<<<<
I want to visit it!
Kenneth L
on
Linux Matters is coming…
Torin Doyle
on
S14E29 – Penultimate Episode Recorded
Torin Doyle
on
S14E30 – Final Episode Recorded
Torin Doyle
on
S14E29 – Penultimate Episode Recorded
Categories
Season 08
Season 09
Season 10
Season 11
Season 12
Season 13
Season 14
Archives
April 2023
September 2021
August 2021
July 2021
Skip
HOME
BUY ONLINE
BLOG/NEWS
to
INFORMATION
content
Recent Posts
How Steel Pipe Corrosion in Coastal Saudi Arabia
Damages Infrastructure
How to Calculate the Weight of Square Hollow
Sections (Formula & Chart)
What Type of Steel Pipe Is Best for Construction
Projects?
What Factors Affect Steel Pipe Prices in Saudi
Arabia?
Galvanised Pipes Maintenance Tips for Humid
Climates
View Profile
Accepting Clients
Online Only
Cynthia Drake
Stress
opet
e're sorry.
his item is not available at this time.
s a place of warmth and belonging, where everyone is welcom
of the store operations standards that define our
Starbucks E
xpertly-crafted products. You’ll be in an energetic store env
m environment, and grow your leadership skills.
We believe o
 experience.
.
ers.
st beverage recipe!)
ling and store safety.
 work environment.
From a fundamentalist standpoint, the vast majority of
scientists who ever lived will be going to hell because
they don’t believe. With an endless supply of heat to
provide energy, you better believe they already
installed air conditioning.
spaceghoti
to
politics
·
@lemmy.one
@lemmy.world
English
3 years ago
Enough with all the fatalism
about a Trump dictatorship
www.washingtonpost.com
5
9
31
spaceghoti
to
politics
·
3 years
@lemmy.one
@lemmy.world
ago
>>>>
INSTRUCTIONS FOR THE TASK: From the first line of the data above through the line containing "his item is not available at this time.", set each line down again exactly; include both ends and omit everything else.

OUTPUT FOR THIS EXERCISE:
I want to visit it!
Kenneth L
on
Linux Matters is coming…
Torin Doyle
on
S14E29 – Penultimate Episode Recorded
Torin Doyle
on
S14E30 – Final Episode Recorded
Torin Doyle
on
S14E29 – Penultimate Episode Recorded
Categories
Season 08
Season 09
Season 10
Season 11
Season 12
Season 13
Season 14
Archives
April 2023
September 2021
August 2021
July 2021
Skip
HOME
BUY ONLINE
BLOG/NEWS
to
INFORMATION
content
Recent Posts
How Steel Pipe Corrosion in Coastal Saudi Arabia
Damages Infrastructure
How to Calculate the Weight of Square Hollow
Sections (Formula & Chart)
What Type of Steel Pipe Is Best for Construction
Projects?
What Factors Affect Steel Pipe Prices in Saudi
Arabia?
Galvanised Pipes Maintenance Tips for Humid
Climates
View Profile
Accepting Clients
Online Only
Cynthia Drake
Stress
opet
e're sorry.
his item is not available at this time.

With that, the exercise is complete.